I occasionally get depressed about the state of the teaching profession. This past month, for example, it seems like my wife (who teaches in an elementary school) hasn’t been able to do anything but administer tests. First it was LAP tests (not sure what that stands for, something about English as a new language). Now they’re moving straight from that into ISTEP practice tests (that’s Indiana’s version of the high-stakes test), then they actually have to give the ISTEP itself, which will take them well into April. So from February to April basically nothing happens but testing. How can any teacher be effective in that kind of environment?
There was an education rally at the statehouse in Indianapolis earlier this week. I put it on my calendar but I felt totally unenthusiastic about attending. As I tried to figure out why, I realized that the rally was to support a Democrat who supports a ridiculous excess of high-stakes testing against a Republican who also supports a ridiculous excess of high-stakes testing. What’s the point?
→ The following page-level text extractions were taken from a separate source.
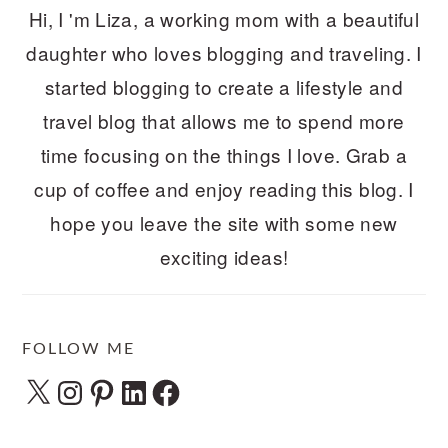
Hi, I 'm Liza, a working mom with a beautiful
daughter who loves blogging and traveling. I
started blogging to create a lifestyle and
travel blog that allows me to spend more
time focusing on the things I love. Grab a
cup of coffee and enjoy reading this blog. I
hope you leave the site with some new
exciting ideas!
FOLLOW ME
X
Instagram
Pinterest
LinkedIn
Facebook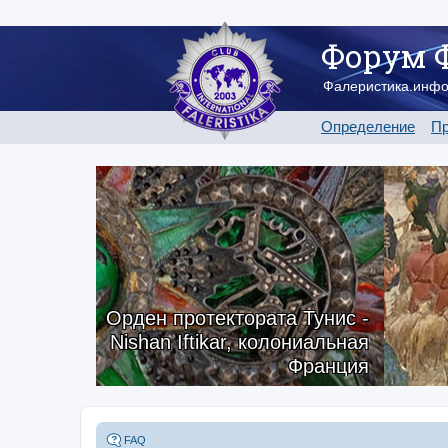
Форум 
Фалеристика.инф
Определение
Пр
Орден протектората Тунис -
Nishan Iftikar, колониальная
Франция
FAQ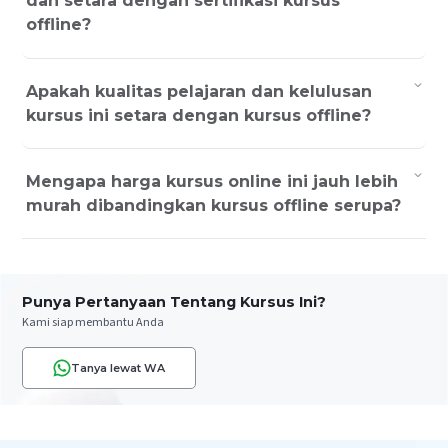
dan setara dengan sertifikasi kursus
offline?
Apakah kualitas pelajaran dan kelulusan
kursus ini setara dengan kursus offline?
Mengapa harga kursus online ini jauh lebih
murah dibandingkan kursus offline serupa?
Punya Pertanyaan Tentang Kursus Ini?
Kami siap membantu Anda
Tanya lewat WA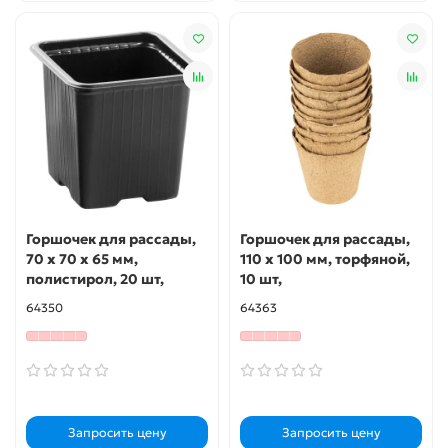
Горшочек для рассады,
Горшочек для рассады,
70 х 70 х 65 мм,
110 х 100 мм, торфяной,
полистирол, 20 шт,
10 шт,
64350
64363
Запросить цену
Запросить цену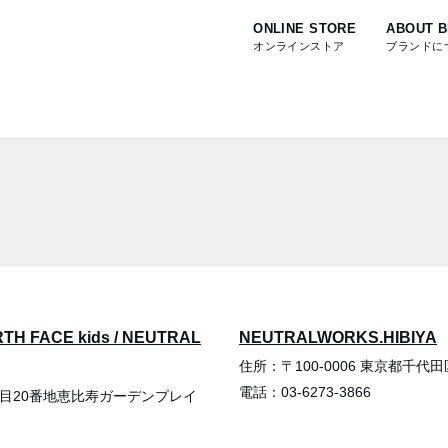
ONLINE STORE
ABOUT 
オンラインストア
ブランドに
TH FACE kids / NEUTRAL
NEUTRALWORKS.HIBIYA
住所：〒100-0006 東京都千代
電話：03-6273-3866
４丁目20番地恵比寿ガーデンプレイ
Not all is lost, however. The same day of the rally, an email hit my inbox that reminded me that there are still teachers out there achieving great things despite the best efforts of our politicians to undermine them. So I asked for and received permission to share it with you here:
Dear Mr. Mullin,
My name is Lexi and I am 13 years old. Until I was 12 I hated reading and everything that had to do with it. I would never independent read or follow along in classroom reads. Last year, my class went to our school library to learn how to classify different book genres. My group was given Sci-fi. As we were classifying I saw the title Ashfall and read the back page. After reading the page I knew that I would love the book. I was very nervous because I didn’t think I could finish or even read a chapter from the book. I told myself that I will try to read it so I checked it out. Later that night I decided to put my computer down and read the book. Little did I know that I had been reading over an hour. I couldn’t believe that I read a book and actually enjoyed it! Everyday I just kept reading and reading until I finished the series. Ever since that one night I haven’t been able to stop reading. I am writing you this for a couple reasons. One reason I am writing to you is to thank you. Thank you so much for getting me into reading. I have seen improvement on many things in my English class. You are a very talented writer and I hope to be like you one day. A final reason that I am writing to you is for an autograph saying to Lexi From: (your autograph) I would love to hang it up in my room for a great memory to have forever from my favorite author.
Thanks so much for taking your time to read this email. You are a very talented writer! My address is:
Some wonderful teacher marched her/his class down to the library, exposed them to books, and allowed them to make a free choice of what to read. Some brave librarian put ASHFALL in a middle school library (not all can or will due to its content).
Also note from this email that Lexi had never done reading assignments, which brings up an important point. Teachers can assign “classics” or “challenging reading” all they want, but if the students don’t want to read the material, they wont. They’ll read the Wikipedia article on the book and fake it. If students are to become competent readers of long works, teachers have a far more challenging job than ordering them to read: teachers must inspire their students to want to read. In Lexi’s case, a teacher did exactly that. I don’t know who Lexi’s teacher is, so I’ll just offer kudos to all the teachers out there who are doing great work connecting kids with books. Thank you.